Kenya and Uganda have petitioned the East African Business Council (EABC), over the new law that has raised import taxes on goods from non-EAC countries to 35 percent.
They say that some basic commodities outside the band have also been affected.
In May, the EAC trade and finance ministers adopted 35 percent as the maximum rate for products classified under the 4th Band of the EAC common external tariff.
The band features dairy and meat products, cotton and textiles, iron and steel, edible oils, soaps and beverages and spirits imported from outside the EAC.
Other commodities covered are furniture, leather products, fresh cut flowers, fruits and nuts, sugar and confectionery, coffee, tea and spices, textiles and garments, headgear, ceramic products and paints.
While the 35 percent duty on imported finished products was mooted as having the potential of growing intra-EAC trade, Kenya and Uganda now say the new tax has pushed up the cost of importation, spilling over onto basic commodities.
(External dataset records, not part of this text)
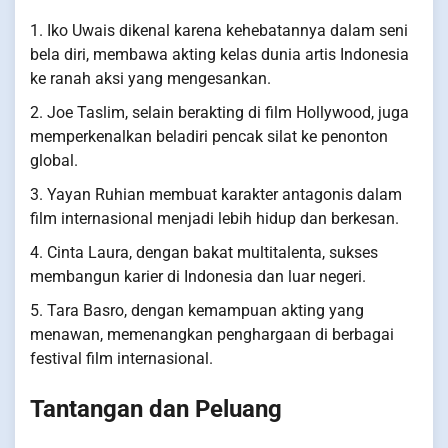
1. Iko Uwais dikenal karena kehebatannya dalam seni
bela diri, membawa akting kelas dunia artis Indonesia
ke ranah aksi yang mengesankan.
2. Joe Taslim, selain berakting di film Hollywood, juga
memperkenalkan beladiri pencak silat ke penonton
global.
3. Yayan Ruhian membuat karakter antagonis dalam
film internasional menjadi lebih hidup dan berkesan.
4. Cinta Laura, dengan bakat multitalenta, sukses
membangun karier di Indonesia dan luar negeri.
5. Tara Basro, dengan kemampuan akting yang
menawan, memenangkan penghargaan di berbagai
festival film internasional.
Tantangan dan Peluang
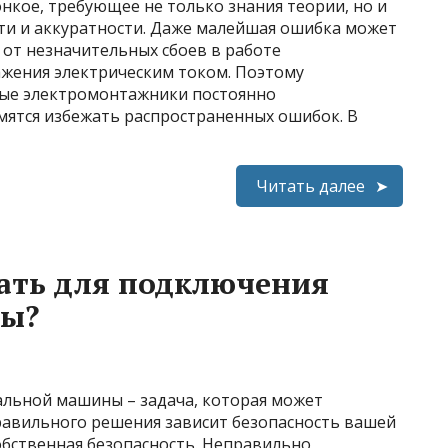
нкое, требующее не только знания теории, но и
ти и аккуратности. Даже малейшая ошибка может
 от незначительных сбоев в работе
жения электрическим током. Поэтому
ные электромонтажники постоянно
мятся избежать распространенных ошибок. В
Читать далее
ать для подключения
ны?
альной машины – задача, которая может
правильного решения зависит безопасность вашей
обственная безопасность. Неправильно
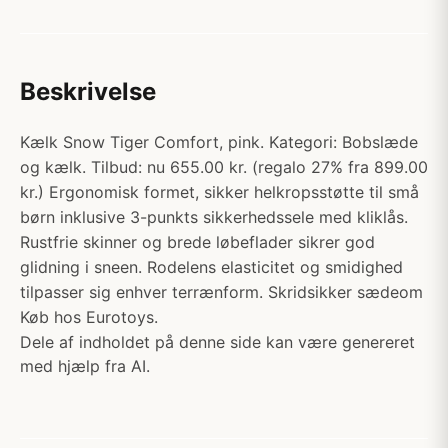
Beskrivelse
Kælk Snow Tiger Comfort, pink. Kategori: Bobslæde
og kælk. Tilbud: nu 655.00 kr. (regalo 27% fra 899.00
kr.) Ergonomisk formet, sikker helkropsstøtte til små
børn inklusive 3-punkts sikkerhedssele med kliklås.
Rustfrie skinner og brede løbeflader sikrer god
glidning i sneen. Rodelens elasticitet og smidighed
tilpasser sig enhver terrænform. Skridsikker sædeom
Køb hos Eurotoys.
Dele af indholdet på denne side kan være genereret
med hjælp fra AI.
Kenyan furniture manufacturer PG Bison Kenya Ltd says the increase of import duty on raw materials used to produce furniture products has forced it to increase prices of products.
“Due to these policy decisions, and along with the recent increases in fuel-related logistics and a rapidly depreciating local currency, our prices will change effective Friday, July 8, 2022. A revised price list will be issued and distributed accordingly,” the company told its customers in a notice.
Uganda is also facing challenges exporting surplus industrial sugar within the region yet Rwanda and Burundi are facing a shortage.
The Kenya Association of Manufacturers (KAM) has cited the new law, which took effect in the new financial year in July, as one of the major causes of high cost of living.
EAC states domesticated the new tax measures in the Finance Act 2022, which became operational on July 1.
“Some of the tax measures in the Finance Act 2022 are set to have an impact on the manufacturing sector,” said Mucai Kunyiha, KAM chairman. “This is unlikely to spur growth in the agriculture and manufacturing sectors.”
John Bosco Kalisa, EABC’s chief executive, said they have received letters from organisations raising concerns over the implementation of the common external tariff.
“Kenya is raising concerns over wood products while Uganda is concerned about industrial sugar. We are going to address the complaints after deliberations,” said Kalisa.
Kenya has been importing wood from EAC partner states, including the Democratic Republic of Congo, after the government banned logging. Now, with the new CET band, imported wood is fetching the same price as finished furniture already in the market.